● **What this task involves**:
An exact copy of the entries below is needed, with every picture left out.

● **Records supplied**:
:::::

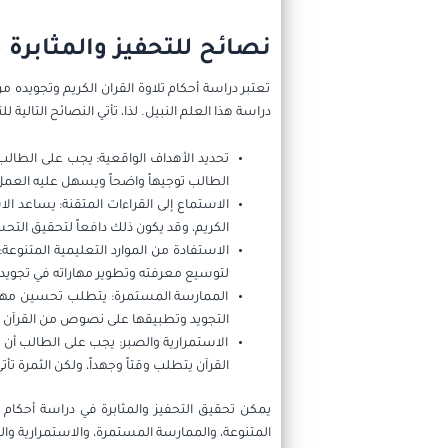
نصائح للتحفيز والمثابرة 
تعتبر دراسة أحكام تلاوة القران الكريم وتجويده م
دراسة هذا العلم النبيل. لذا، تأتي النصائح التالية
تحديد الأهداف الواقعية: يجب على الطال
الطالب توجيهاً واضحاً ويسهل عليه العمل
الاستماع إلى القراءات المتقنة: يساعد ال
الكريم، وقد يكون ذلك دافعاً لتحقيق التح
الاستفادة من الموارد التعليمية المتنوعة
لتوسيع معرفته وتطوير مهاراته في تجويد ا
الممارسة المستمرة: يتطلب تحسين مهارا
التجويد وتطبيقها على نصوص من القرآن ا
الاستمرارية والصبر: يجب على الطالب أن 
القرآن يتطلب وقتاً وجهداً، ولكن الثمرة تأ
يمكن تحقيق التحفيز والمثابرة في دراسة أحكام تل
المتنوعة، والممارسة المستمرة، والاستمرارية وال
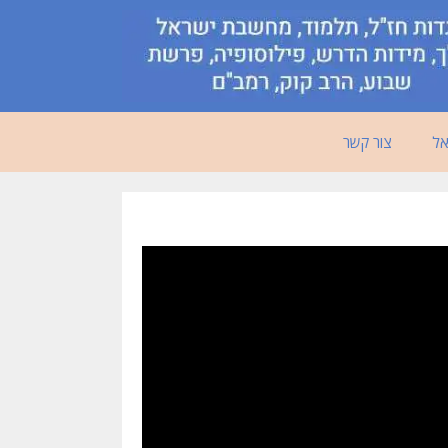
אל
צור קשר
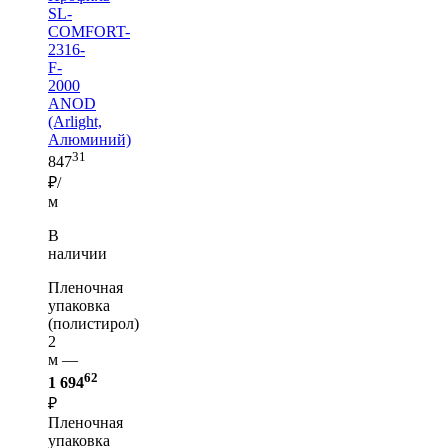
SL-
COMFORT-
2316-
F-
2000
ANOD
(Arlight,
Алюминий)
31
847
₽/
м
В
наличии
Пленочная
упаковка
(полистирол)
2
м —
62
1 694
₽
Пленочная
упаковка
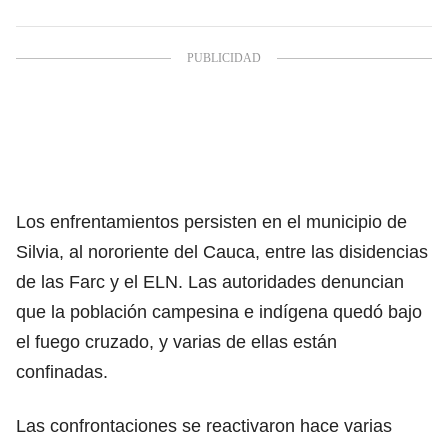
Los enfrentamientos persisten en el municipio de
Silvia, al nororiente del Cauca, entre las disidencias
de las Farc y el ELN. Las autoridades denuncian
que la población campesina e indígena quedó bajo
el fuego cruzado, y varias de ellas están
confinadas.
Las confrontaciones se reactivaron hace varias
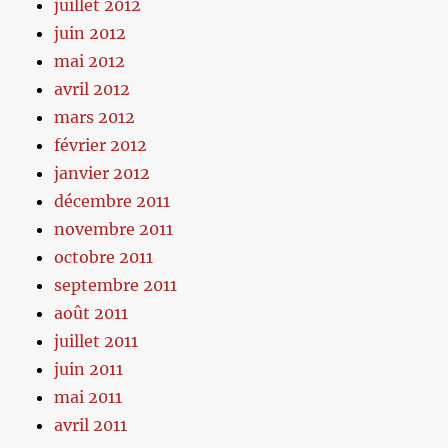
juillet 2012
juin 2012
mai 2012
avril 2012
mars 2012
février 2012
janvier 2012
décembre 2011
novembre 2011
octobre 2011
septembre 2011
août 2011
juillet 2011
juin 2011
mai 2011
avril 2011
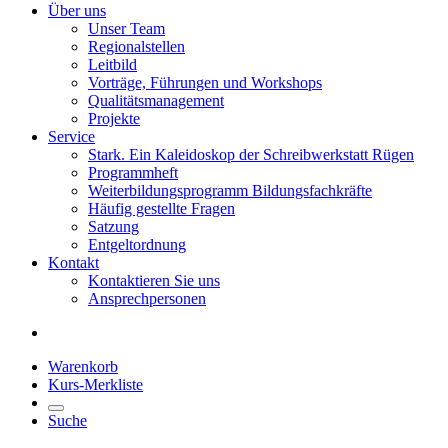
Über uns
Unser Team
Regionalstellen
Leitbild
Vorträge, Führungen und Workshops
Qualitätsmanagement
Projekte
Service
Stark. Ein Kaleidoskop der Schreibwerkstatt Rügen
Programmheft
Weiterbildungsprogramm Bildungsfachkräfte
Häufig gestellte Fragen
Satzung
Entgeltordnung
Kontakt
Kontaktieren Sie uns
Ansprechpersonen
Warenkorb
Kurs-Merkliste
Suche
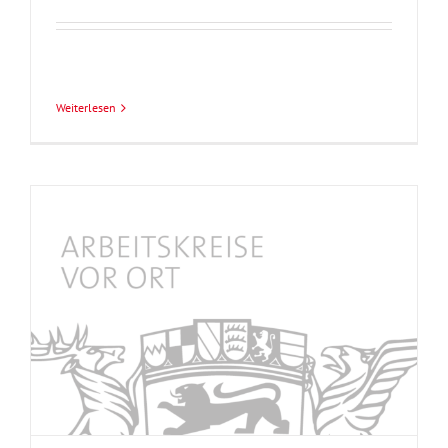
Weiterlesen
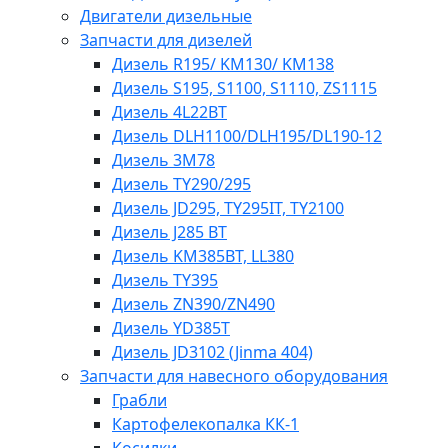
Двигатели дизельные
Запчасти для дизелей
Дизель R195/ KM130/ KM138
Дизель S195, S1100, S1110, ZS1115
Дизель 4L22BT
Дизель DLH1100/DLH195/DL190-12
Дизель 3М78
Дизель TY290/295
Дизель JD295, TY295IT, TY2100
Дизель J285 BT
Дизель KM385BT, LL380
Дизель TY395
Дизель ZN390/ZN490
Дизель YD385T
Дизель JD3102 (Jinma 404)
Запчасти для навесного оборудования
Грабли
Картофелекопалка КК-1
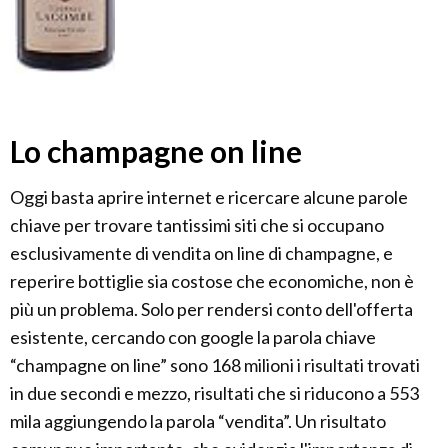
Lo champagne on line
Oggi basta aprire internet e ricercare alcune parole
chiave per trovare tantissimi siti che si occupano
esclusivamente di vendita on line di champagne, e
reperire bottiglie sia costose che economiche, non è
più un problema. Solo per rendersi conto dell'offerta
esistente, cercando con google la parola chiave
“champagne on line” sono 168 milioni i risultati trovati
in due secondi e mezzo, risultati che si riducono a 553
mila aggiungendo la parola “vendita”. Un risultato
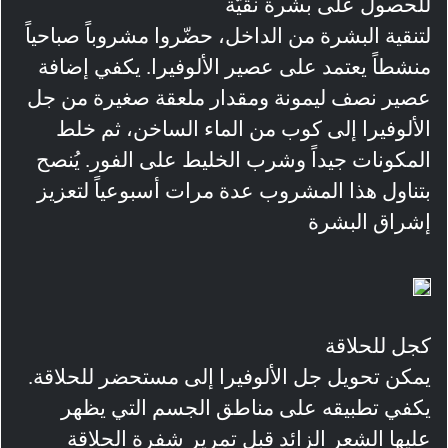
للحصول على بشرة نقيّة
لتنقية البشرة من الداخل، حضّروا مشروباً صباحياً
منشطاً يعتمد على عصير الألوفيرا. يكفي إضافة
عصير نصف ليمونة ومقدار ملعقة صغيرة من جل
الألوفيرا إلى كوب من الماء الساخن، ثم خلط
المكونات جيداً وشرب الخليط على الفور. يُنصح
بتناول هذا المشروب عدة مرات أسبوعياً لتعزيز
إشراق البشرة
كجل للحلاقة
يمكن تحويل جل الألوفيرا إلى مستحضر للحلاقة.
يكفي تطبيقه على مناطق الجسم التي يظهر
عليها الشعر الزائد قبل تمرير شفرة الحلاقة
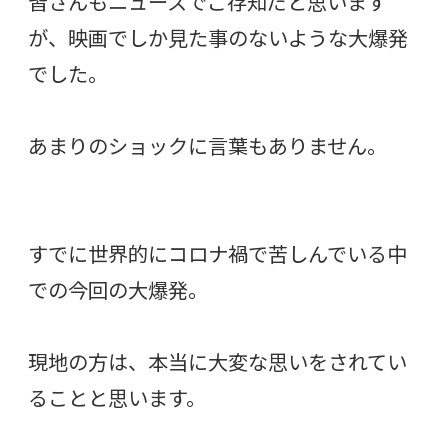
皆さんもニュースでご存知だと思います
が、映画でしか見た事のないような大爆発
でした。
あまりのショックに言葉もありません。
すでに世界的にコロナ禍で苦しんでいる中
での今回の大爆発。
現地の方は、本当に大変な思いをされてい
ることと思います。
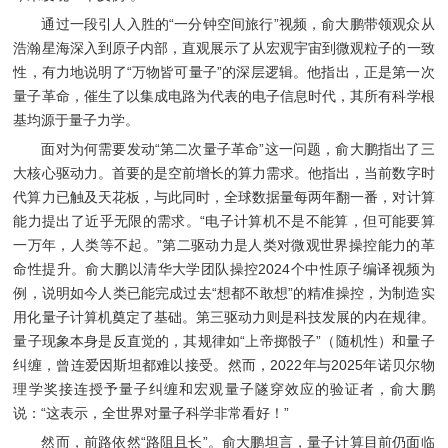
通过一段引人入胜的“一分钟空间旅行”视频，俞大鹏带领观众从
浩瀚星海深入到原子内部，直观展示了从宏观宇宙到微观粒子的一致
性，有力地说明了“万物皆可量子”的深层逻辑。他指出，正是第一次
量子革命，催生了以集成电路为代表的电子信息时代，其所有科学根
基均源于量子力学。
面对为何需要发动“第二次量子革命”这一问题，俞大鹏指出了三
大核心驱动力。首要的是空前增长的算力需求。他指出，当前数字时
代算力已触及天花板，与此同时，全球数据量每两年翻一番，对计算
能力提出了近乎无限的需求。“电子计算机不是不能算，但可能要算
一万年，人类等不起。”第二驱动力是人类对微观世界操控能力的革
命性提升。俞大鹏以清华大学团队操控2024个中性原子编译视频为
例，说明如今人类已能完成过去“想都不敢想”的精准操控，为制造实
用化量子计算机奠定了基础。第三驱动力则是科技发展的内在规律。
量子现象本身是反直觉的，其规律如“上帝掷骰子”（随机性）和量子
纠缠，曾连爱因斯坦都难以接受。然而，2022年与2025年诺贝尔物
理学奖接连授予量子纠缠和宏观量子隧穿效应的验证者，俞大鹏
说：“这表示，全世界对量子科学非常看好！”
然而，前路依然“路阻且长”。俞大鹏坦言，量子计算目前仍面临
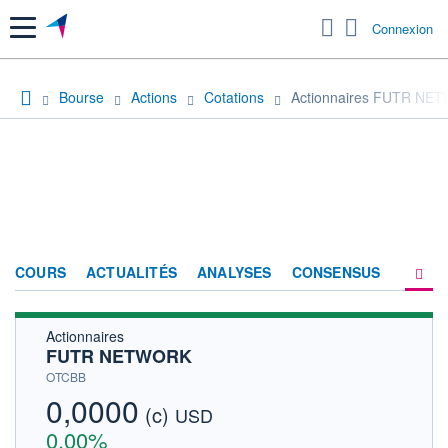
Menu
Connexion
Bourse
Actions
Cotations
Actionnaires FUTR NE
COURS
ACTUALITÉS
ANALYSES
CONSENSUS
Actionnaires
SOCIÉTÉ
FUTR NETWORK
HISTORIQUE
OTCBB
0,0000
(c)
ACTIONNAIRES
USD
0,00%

:::::

● **Reply**:
نصائح للتحفيز والمثابرة 
تعتبر دراسة أحكام تلاوة القران الكريم وتجويده م
دراسة هذا العلم النبيل. لذا، تأتي النصائح التالية
تحديد الأهداف الواقعية: يجب على الطال
الطالب توجيهاً واضحاً ويسهل عليه العمل
الاستماع إلى القراءات المتقنة: يساعد ال
الكريم، وقد يكون ذلك دافعاً لتحقيق التح
الاستفادة من الموارد التعليمية المتنوعة
لتوسيع معرفته وتطوير مهاراته في تجويد ا
الممارسة المستمرة: يتطلب تحسين مهارا
التجويد وتطبيقها على نصوص من القرآن ا
الاستمرارية والصبر: يجب على الطالب أن 
القرآن يتطلب وقتاً وجهداً، ولكن الثمرة تأ
يمكن تحقيق التحفيز والمثابرة في دراسة أحكام تل
المتنوعة، والممارسة المستمرة، والاستمرارية وال
אל
צור קשר
SL-
COMFORT-
2316-
F-
2000
ANOD
(Arlight,
Алюминий)
31
847
₽/
м
В
наличии
Пленочная
упаковка
(полистирол)
2
м —
62
1 694
₽
Пленочная
упаковка
Los enfrentamientos persisten en el municipio de
Silvia, al nororiente del Cauca, entre las disidencias
de las Farc y el ELN. Las autoridades denuncian
que la población campesina e indígena quedó bajo
el fuego cruzado, y varias de ellas están
confinadas.
Las confrontaciones se reactivaron hace varias
juillet 2012
juin 2012
mai 2012
avril 2012
mars 2012
février 2012
janvier 2012
décembre 2011
novembre 2011
octobre 2011
septembre 2011
août 2011
juillet 2011
juin 2011
mai 2011
avril 2011
Über uns
Unser Team
Regionalstellen
Leitbild
Vorträge, Führungen und Workshops
Qualitätsmanagement
Projekte
Service
Stark. Ein Kaleidoskop der Schreibwerkstatt Rügen
Programmheft
Weiterbildungsprogramm Bildungsfachkräfte
Häufig gestellte Fragen
Satzung
Entgeltordnung
Kontakt
Kontaktieren Sie uns
Ansprechpersonen
Warenkorb
Kurs-Merkliste
Suche
Weiterlesen
Двигатели дизельные
Запчасти для дизелей
Дизель R195/ KM130/ KM138
Дизель S195, S1100, S1110, ZS1115
Дизель 4L22BT
Дизель DLH1100/DLH195/DL190-12
Дизель 3М78
Дизель TY290/295
Дизель JD295, TY295IT, TY2100
Дизель J285 BT
Дизель KM385BT, LL380
Дизель TY395
Дизель ZN390/ZN490
Дизель YD385T
Дизель JD3102 (Jinma 404)
Запчасти для навесного оборудования
Грабли
Картофелекопалка КК-1
Lo champagne on line
Oggi basta aprire internet e ricercare alcune parole
chiave per trovare tantissimi siti che si occupano
esclusivamente di vendita on line di champagne, e
reperire bottiglie sia costose che economiche, non è
più un problema. Solo per rendersi conto dell'offerta
esistente, cercando con google la parola chiave
“champagne on line” sono 168 milioni i risultati trovati
in due secondi e mezzo, risultati che si riducono a 553
mila aggiungendo la parola “vendita”. Un risultato
للحصول على بشرة نقيّة
لتنقية البشرة من الداخل، حضّروا مشروباً صباحياً
منشطاً يعتمد على عصير الألوفيرا. يكفي إضافة
عصير نصف ليمونة ومقدار ملعقة صغيرة من جل
الألوفيرا إلى كوب من الماء الساخن، ثم خلط
المكونات جيداً وشرب الخليط على الفور. يُنصح
بتناول هذا المشروب عدة مرات أسبوعياً لتعزيز
إشراق البشرة
كجل للحلاقة
يمكن تحويل جل الألوفيرا إلى مستحضر للحلاقة.
يكفي تطبيقه على مناطق الجسم التي يظهر
عليها الشعر الزائد قبل تمرير شفرة الحلاقة
皆さんもニュースでご存知だと思います
が、映画でしか見た事のないような大爆発
でした。
あまりのショックに言葉もありません。
すでに世界的にコロナ禍で苦しんでいる中
での今回の大爆発。
現地の方は、本当に大変な思いをされてい
ることと思います。
通过一段引人入胜的“一分钟空间旅行”视频，俞大鹏带领观众从
浩瀚星海深入到原子内部，直观展示了从宏观宇宙到微观粒子的一致
性，有力地说明了“万物皆可量子”的深层逻辑。他指出，正是第一次
量子革命，催生了以集成电路为代表的电子信息时代，其所有科学根
基均源于量子力学。
面对为何需要发动“第二次量子革命”这一问题，俞大鹏指出了三
大核心驱动力。首要的是空前增长的算力需求。他指出，当前数字时
代算力已触及天花板，与此同时，全球数据量每两年翻一番，对计算
能力提出了近乎无限的需求。“电子计算机不是不能算，但可能要算
一万年，人类等不起。”第二驱动力是人类对微观世界操控能力的革
命性提升。俞大鹏以清华大学团队操控2024个中性原子编译视频为
例，说明如今人类已能完成过去“想都不敢想”的精准操控，为制造实
用化量子计算机奠定了基础。第三驱动力则是科技发展的内在规律。
量子现象本身是反直觉的，其规律如“上帝掷骰子”（随机性）和量子
纠缠，曾连爱因斯坦都难以接受。然而，2022年与2025年诺贝尔物
理学奖接连授予量子纠缠和宏观量子隧穿效应的验证者，俞大鹏
说：“这表示，全世界对量子科学非常看好！”
然而，前路依然“路阻且长”。俞大鹏坦言，量子计算目前仍面临
Menu
Connexion
Bourse
Actions
Cotations
Actionnaires FUTR NE
COURS
ACTUALITÉS
ANALYSES
CONSENSUS
Actionnaires
SOCIÉTÉ
FUTR NETWORK
HISTORIQUE
OTCBB
0,0000
(c)
ACTIONNAIRES
USD
0,00%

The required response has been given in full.